### TASK DIRECTIONS
Show every line of the data that contains the string "prendre".

Records from a data source:
---
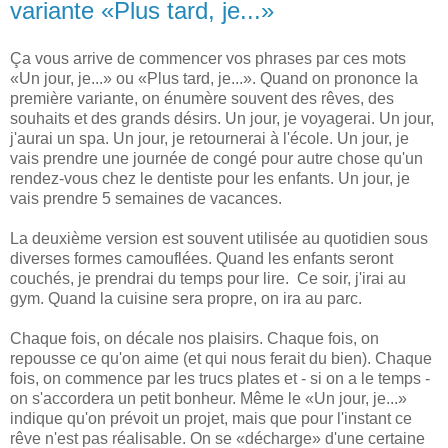
variante «Plus tard, je...»
Ça vous arrive de commencer vos phrases par ces mots
«Un jour, je...» ou «Plus tard, je...». Quand on prononce la
première variante, on énumère souvent des rêves, des
souhaits et des grands désirs. Un jour, je voyagerai. Un jour,
j'aurai un spa. Un jour, je retournerai à l'école. Un jour, je
vais prendre une journée de congé pour autre chose qu'un
rendez-vous chez le dentiste pour les enfants. Un jour, je
vais prendre 5 semaines de vacances.
La deuxième version est souvent utilisée au quotidien sous
diverses formes camouflées. Quand les enfants seront
couchés, je prendrai du temps pour lire. Ce soir, j'irai au
gym. Quand la cuisine sera propre, on ira au parc.
Chaque fois, on décale nos plaisirs. Chaque fois, on
repousse ce qu'on aime (et qui nous ferait du bien). Chaque
fois, on commence par les trucs plates et - si on a le temps -
on s'accordera un petit bonheur. Même le «Un jour, je...»
indique qu'on prévoit un projet, mais que pour l'instant ce
rêve n'est pas réalisable. On se «décharge» d'une certaine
---
### WORKED SOLUTION
vais prendre une journée de congé pour autre chose qu'un
vais prendre 5 semaines de vacances.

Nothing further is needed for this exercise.